I've fit a linear regression onto a set of training data using both Proc Reg and Proc GLM. When I score the testing dataset, I can only create the Confidence using Proc PLM on the saved Proc GLM model - the Proc Reg model results in blanks (despite being the same model)
This is just a question on whether Proc Reg is incompatible with Proc PLM in generating Confidence intervals on test data.
The below code is runable on any machine (generates dummy data to regress on)

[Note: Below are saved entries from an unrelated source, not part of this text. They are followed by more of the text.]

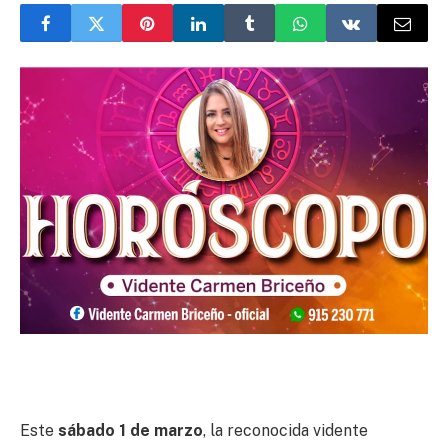
Este
sábado 1 de marzo
, la reconocida vidente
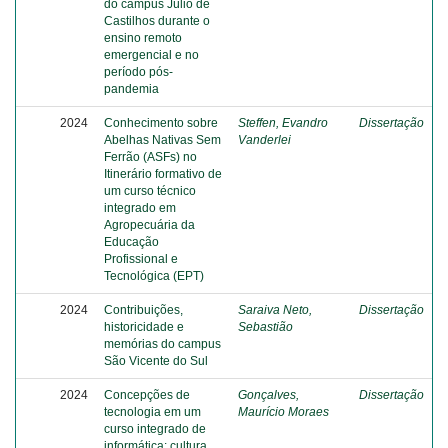
do campus Júlio de
Castilhos durante o
ensino remoto
emergencial e no
período pós-
pandemia
2024
Conhecimento sobre
Steffen, Evandro
Dissertação
Abelhas Nativas Sem
Vanderlei
Ferrão (ASFs) no
Itinerário formativo de
um curso técnico
integrado em
Agropecuária da
Educação
Profissional e
Tecnológica (EPT)
2024
Contribuições,
Saraiva Neto,
Dissertação
historicidade e
Sebastião
memórias do campus
São Vicente do Sul
2024
Concepções de
Gonçalves,
Dissertação
tecnologia em um
Maurício Moraes
curso integrado de
informática: cultura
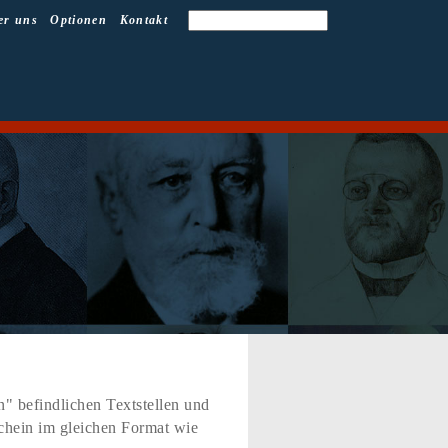
er uns
Optionen
Kontakt
" befindlichen Textstellen und
schein im gleichen Format wie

/* the original data; fit model to these values */
data A;
input x y @@;
datalines;
1 4 2 9 3 20 4 25 5 1 6 5 7 -4 8 12
;
/* the scoring data; evaluate model on these values */
%let NumPts = 200;
data ScoreX(keep=x);
min=1; max=8;
do i = 0 to &NumPts-1;
x = min + i*(max-min)/(&NumPts-1); /* evenly spaced values */
output; /* no Y variable; only X */
end;
run;
proc reg data=A outest=RegOut tableout;
model y = x; /* name of model is used by PROC SCORE */
store work.proc_reg_model;
quit;
ods output ParameterEstimates=Pi_Parameters FitStatistics=Pi_Summary;
proc glm data=A;
model y = x;
store work.proc_glm_model; /* store the model */
quit;
proc plm restore=work.proc_glm_model;
score data=ScoreX out=Pred predicted=yhat lcl=lower_pred_int lclm=lower_confidence_int ucl=upper_pred_int uclm=upper_confidence_int; /* evaluate the model on new data */
run;
proc plm restore=work.proc_reg_model;
score data=ScoreX out=Pred_lin_reg predicted=yhat lcl=lower_pred_int lclm=lower_confidence_int ucl=upper_pred_int uclm=upper_confidence_int; /* evaluate the model on new data */
run;
I expect identical output datasets from the PROC PLM procedure for both models. the PROC PLM for the proc reg model results in blank data for the confidence and prediction intervals. As can be seen, the final 2 datasets of interest are: pred_proc_reg (blank values for confidence and prediction intervals) pred_proc_glm (populated values for confidence and prediction intervals).
Is my conclusion correct? Proc Reg cannot be used to calculate confidence intervals on test data? (can only be used to create confidence intervals on training data).